Repeat exactly every line that comes at or after the line containing "は完全個別のオーダーメイドと", through the end of the entries below.

==== PROVIDED INFORMATION ====

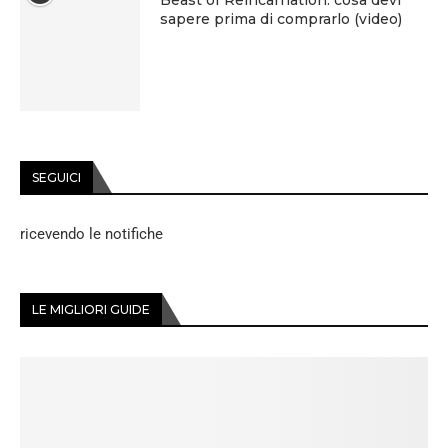
Beast of Reincarnation: cosa devi
sapere prima di comprarlo (video)
SEGUICI
ricevendo le notifiche
LE MIGLIORI GUIDE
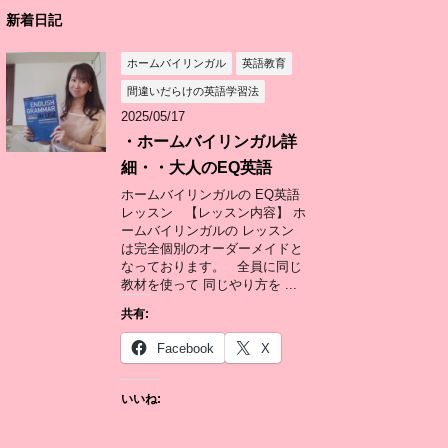
新着日記
ホームバイリンガル
英語教育
間違いだらけの英語学習法
2025/05/17
・ホームバイリンガル詳
細・・大人のEQ英語
ホームバイリンガルの EQ英語
レッスン 【レッスン内容】 ホ
ームバイリンガルの レッスン
は完全個別のオーダーメイドと
なっております。 全員に同じ
教材を使って 同じやり方を ...
共有:
Facebook
X
いいね:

====

* REPLY TO THE EXERCISE *
は完全個別のオーダーメイドと
なっております。 全員に同じ
教材を使って 同じやり方を ...
共有:
Facebook
X
いいね:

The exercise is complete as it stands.